**REQUIRED ACTION**
Copy each of the entries below faithfully, setting aside any pictures.

**RECORDS FOR THIS EXERCISE**
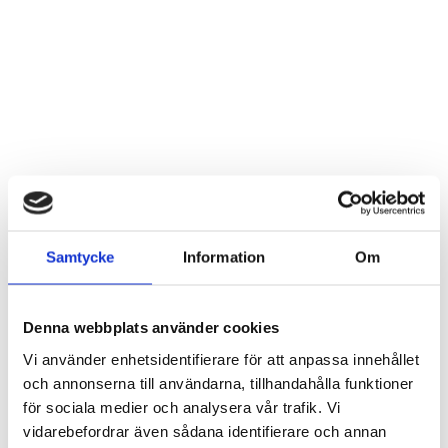
Trollslända vägg i teak
Vindspel bambu
Samtycke
Information
Om
Artnr: 8245
Artnr: 1114
55 x 35 cm
40 cm
Logga in för att se pris
Logga in för att se pris
Denna webbplats använder cookies
LÄS MER
LÄS MER
Vi använder enhetsidentifierare för att anpassa innehållet
och annonserna till användarna, tillhandahålla funktioner
för sociala medier och analysera vår trafik. Vi
vidarebefordrar även sådana identifierare och annan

**EXPECTED OUTPUT**
Trollslända vägg i teak
Vindspel bambu
Samtycke
Information
Om
Artnr: 8245
Artnr: 1114
55 x 35 cm
40 cm
Logga in för att se pris
Logga in för att se pris
Denna webbplats använder cookies
LÄS MER
LÄS MER
Vi använder enhetsidentifierare för att anpassa innehållet
och annonserna till användarna, tillhandahålla funktioner
för sociala medier och analysera vår trafik. Vi
vidarebefordrar även sådana identifierare och annan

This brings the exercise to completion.